British Empire (1902)
Campania (1906)
Campanello (1910)

Ship type Passenger ship
Owner Cunard Line
Shipyard Palmers Shipbuilding and Iron Company , Jarrow
Build number 755
Launch August 29, 1901
Commissioning 1902
Whereabouts Sunk August 24, 1918
Ship dimensions and crew
length
143.26 m ( Lüa )
width 17.31 m
Draft Max. 9.8 m
measurement 9,291 GRT
Machine system
machine 2 × three-cylinder triple expansion steam engine
Machine
performance
453 hp (333 kW)
Top
speed
14 kn (26 km / h)
propeller 2
Transport capacities
Permitted number of passengers I. class: 40
II. Class: 50
III. Class: 2200
Others
Registration
numbers
115224

The Flavia was a steamship put into service in 1902 , which initially served as a cargo ship and later also as a passenger ship and until its sinking in 1918 had several names and owners, most recently the British Cunard Line from 1916 .

history

The 9,291 GRT large steamer was on the shipyard built Palmers Shipbuilding and Iron Company in the northern English town of Jarrow and ran on August 29, 1901 as the British Empire (II) from the stack. The ship, 143.26 meters long and 17.31 meters wide, had a chimney, four masts and two propellers . It could reach a speed of up to 13 knots . Their passenger capacity was 40 passengers in the first, 50 in the second and 2,200 in the third class.

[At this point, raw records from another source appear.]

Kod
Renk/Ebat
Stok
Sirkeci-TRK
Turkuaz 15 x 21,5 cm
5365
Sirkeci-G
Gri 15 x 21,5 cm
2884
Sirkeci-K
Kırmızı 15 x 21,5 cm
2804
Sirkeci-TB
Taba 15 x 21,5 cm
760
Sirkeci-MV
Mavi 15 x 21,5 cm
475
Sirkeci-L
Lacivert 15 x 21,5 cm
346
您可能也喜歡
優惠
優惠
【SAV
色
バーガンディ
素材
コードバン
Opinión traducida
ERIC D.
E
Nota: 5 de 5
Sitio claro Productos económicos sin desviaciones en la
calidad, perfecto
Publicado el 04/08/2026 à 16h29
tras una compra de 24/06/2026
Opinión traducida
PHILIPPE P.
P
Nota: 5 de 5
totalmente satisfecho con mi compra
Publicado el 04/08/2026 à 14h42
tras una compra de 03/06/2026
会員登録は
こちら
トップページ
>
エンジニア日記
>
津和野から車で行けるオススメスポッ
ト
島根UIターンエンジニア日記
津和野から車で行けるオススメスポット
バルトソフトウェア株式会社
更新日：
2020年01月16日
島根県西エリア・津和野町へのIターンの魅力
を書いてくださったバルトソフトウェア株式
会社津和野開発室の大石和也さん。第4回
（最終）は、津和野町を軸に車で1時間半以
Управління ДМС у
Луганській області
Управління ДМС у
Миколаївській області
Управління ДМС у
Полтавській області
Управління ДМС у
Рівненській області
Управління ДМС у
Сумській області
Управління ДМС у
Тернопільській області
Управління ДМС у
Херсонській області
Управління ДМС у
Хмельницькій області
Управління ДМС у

The British Empire was for those in Liverpool seated British Shipowners Company built and wrong for the shipping company Phoenix Line as a freighter between Antwerp and New York . She was then sold to the Italian shipping company Navigazione Generale Italiana and converted into a passenger ship. As Campania she operated the route Genoa - Naples - Palermo - New York, to which she first set off on March 7, 1907. On May 17, 1909, she left for her last trip on this route.

In 1910 the Campania was chartered to the British company Northwest Transport and used on the route Hamburg - Rotterdam - Halifax (Nova Scotia) - New York, on which it began its service on February 16, 1910. After only two Atlantic crossings for Northwest Transport, the ship was sold to Canadian Northern Steamships Ltd., better known as Royal Line ', a shipping subsidiary of the Canadian Northern Railway .

The Royal Line handed the Campania over to its Uranium Steamship Company, which had just been founded, for which it made three trips on the Rotterdam – Halifax – New York route between May and August 1910. After the third voyage, the ship was renamed Campanello and remained in service on the previous route until July 1914. From October 1914, the Campanello drove from Avonmouth , a small town near Bristol , to Québec and Montreal . In 1916 the ship was sold to the Cunard Line and renamed Flavia .

On August 24, 1918, the Flavia was torpedoed by the German submarine U 107 under the command of Kapitänleutnant Kurt Siewert 30 nautical miles northwest of Tory Island off the coast of the Northern Irish county Donegal on the way back from Montreal to Avonmouth and sank. A person was killed.